今日は、避難訓練でした。いつも僕は、避難訓練を予告しないんです。あらかじめ準備したりしていたら、そりゃ練習にならんでしょ。準備しないでいて、うまくいかないところに気付いて、そこで学ばないと、あたかもいつ地震になってもいいですよってふりは、かえって危険ですから。
でも、今日はばれちゃっていました。職員室の行事黒板を見た人がいるんです。朝から「いつなの?」って聞かれて、知っていても「知らないよ」と言う僕でした。しかしながら、命のことを考える時間を持つには、いいかもしれないなと時間を取りました。
まずは、火事で死ぬというイメージのこと。「身元不明」ってニュースで言うとき、誰だか分からなくなっているんだよ。性別も分からなくなっている。家族が駆け付けて、○○ちゃんかどうかと確かめる場面。火傷のイメージ。ガスコンロにフライパンを置くのね。火をかちっと点けよう。だんだん熱くなると、煙が出てきたりする。そこに、人差し指をじゅーって押し付けるの。あちっ...で済まないね。手のひらをパーの状態で、じゅーっと押し付けるの。みんな、焼き肉したことありますか。焼く前はでかい肉って思っていても、焼くと小さくなること、あるよね。焼くと、縮むんだね。赤いのが白くなるよね。手のひらも同じだ。手のひらをフライパンにじゅーって押し付けて、熱いからぱっとよけたいところ、誰かに無理やり押さえつけられるの。たぶん手のひらは縮む。白くなる。匂いがする。ひょっとすると、手をぱっとはなそうとした瞬間、皮だけがフライパンに付いているかもしれない。肉がべろりとしているの。油を敷かないで焼いて、魚の皮がくっついちゃうこととか、あるじゃん。手のひらだけでなく、顔ならどうだろう。誰かに顔を押し付けられたら...。みんなふざけて乗っかり合うことあるじゃん。動けなくなることがある。乗っかっているのが、人だからいい。これが、柱だったり天井だったりするの。動けないの。煙がまず来るの。何も見えなくて、咳き込んでひどい。そして、急に熱くなるの。足の方から、火が来るの。逃げられないの。そして、フライパンのイメージが、生きている自分の足から全身に回るの。いや、足からではなく、顔から来るかもしれない。

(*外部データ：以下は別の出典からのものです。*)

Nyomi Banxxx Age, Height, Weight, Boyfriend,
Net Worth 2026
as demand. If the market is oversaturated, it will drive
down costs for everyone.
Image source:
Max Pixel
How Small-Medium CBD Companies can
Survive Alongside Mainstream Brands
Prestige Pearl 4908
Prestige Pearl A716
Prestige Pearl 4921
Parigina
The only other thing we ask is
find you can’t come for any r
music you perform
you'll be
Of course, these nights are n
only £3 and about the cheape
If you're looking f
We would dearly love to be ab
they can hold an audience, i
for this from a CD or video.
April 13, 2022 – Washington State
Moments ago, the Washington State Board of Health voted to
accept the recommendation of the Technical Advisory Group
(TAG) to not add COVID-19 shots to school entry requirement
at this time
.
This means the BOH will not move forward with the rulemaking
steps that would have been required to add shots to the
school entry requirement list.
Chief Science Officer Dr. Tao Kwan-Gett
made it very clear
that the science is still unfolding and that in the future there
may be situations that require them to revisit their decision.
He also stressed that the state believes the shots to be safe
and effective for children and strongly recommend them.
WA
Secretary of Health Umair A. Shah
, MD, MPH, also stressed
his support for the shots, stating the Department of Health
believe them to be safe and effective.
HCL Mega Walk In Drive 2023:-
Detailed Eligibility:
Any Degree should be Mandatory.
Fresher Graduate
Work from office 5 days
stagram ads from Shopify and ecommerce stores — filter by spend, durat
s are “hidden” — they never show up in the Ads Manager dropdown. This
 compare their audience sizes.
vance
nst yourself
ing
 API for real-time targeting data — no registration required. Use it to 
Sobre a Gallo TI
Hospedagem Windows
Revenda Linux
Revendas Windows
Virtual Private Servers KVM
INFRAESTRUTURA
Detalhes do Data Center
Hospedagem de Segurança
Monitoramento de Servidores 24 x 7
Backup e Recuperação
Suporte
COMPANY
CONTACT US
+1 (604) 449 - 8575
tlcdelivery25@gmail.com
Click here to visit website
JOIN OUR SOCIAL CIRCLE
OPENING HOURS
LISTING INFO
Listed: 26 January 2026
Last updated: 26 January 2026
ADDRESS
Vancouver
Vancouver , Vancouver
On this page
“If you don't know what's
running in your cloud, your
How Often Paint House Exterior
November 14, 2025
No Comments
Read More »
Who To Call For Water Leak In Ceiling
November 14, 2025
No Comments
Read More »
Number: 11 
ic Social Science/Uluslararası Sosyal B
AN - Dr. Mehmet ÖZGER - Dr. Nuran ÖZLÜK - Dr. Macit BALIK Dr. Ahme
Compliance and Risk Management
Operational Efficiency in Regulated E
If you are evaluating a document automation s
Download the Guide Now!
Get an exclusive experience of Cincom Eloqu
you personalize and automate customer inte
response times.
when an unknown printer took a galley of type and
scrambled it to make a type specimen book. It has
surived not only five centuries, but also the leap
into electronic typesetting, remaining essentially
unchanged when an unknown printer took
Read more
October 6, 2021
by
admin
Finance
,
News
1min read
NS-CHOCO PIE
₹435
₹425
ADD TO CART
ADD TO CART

僕は、たんたんと物語を語るのですが、途中みんなが悲鳴出したり、耳を塞いだりしています。怖い話・痛い話。言葉でよかった。ほんとじゃなくて、よかった。みんなには、想像力があって、よかった。僕は、別な話もします。
私は、みんなが中学生になっても、大人になっても、おじいさんおばあさんになっても、応援します。ずっと、守るからね。もしも、独りぼっちになって、誰も助けてくれない!ってなっても、大丈夫、私は味方するからね。もしも、ナイフで人を刺し殺してしまって、返り血浴びて、ぐっちゃぐっちゃ、家にも帰れない。追われている。どうしようもない!ってなったら、私んとこに来なね。うんと久しぶりでも、大丈夫。血と涙と泥でだらだらになっていても、きっと「あらまー。まず風呂はいんな」って言うと思うよ。ずっと応援する。困ったことがあっても、ちゃんと話を聴くからね。みんなには、ずーっと生きていってもらって、おじいさんおばあさんになってもらわんと、悲しいんだからね。さて、火事があっても地震が来ても、何があってもいつでも大事なのは、これ。「あ・わ・て・る・な」だからね。どんなことがあっても、慌てずに落ち着いて、生きていくことが大切なんだよ。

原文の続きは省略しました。